Obama, like many American presidents, likes to deal with complicated issues through orotund expressions of moral symmetry.   The penchant for finding moral, political and cultural equivalence between competing national narratives however leads to gross distortions of historical fact.  In Obama’s case it is the conflation of the Jewish people’s suffering through centuries of persecution with the so-called denial of rights to Palestinians.  It is in the moral comparisons of the construction of Israeli West Bank settlements to the Palestinians’ incessant campaigns of suicide bombing; it is in drawing parallels between the extraordinary growth of highly organized civil societies such as Japan and South Korea with the chaotic and often dysfunctional economic structures of the Arab world.

When we think of other great presidential speeches abroad, we remember that they were tethered to an idea of American exceptionalism – the concept that America stood for freedom and against tyranny. John  F. Kennedy’s and Ronald Reagan’s Berlin speeches were examples of unintimidated American leaders willing to talk down to brutal regimes who exhibited no respect for human rights or the principles of Western freedom.

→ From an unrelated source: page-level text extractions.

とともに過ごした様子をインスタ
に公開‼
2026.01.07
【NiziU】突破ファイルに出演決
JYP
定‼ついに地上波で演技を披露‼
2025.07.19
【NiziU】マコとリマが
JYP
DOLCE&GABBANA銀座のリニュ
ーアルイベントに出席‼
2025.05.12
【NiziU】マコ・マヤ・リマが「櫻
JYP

They set the high watermark of American leadership abroad and its resolve to confront evil.  There was no evidence in Obama’s speech that anyone in the Arab or Muslim world has anything to fear by failing to abide by civilized norms.  Rather, he imparted the strong sense that there would be no more punishment for violations of civilized conduct than mild expressions of tough love.

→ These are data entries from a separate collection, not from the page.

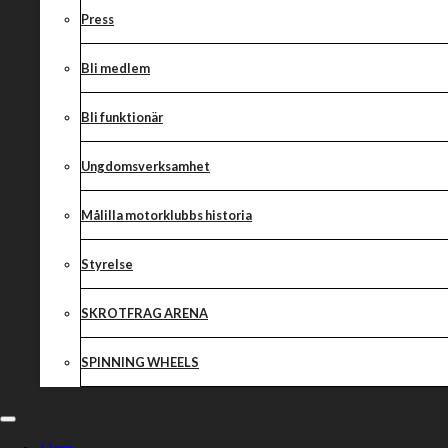
Press
Bli medlem
Bli funktionär
Ungdomsverksamhet
Målilla motorklubbs historia
Styrelse
SKROTFRAG ARENA
SPINNING WHEELS
Hem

The United States might well need the help and support of the Muslim world in stymieing Iran’s nuclear ambitions.   But that does not need to mean that the United States should accept or support the abuses of civilized conduct , driven by Islamic teachings, that are found  rampant in the Muslim world.  In the struggle between these two civilizations, where one will and must ultimately predominate, Obama has undoubtedly given our adversaries  a helping hand.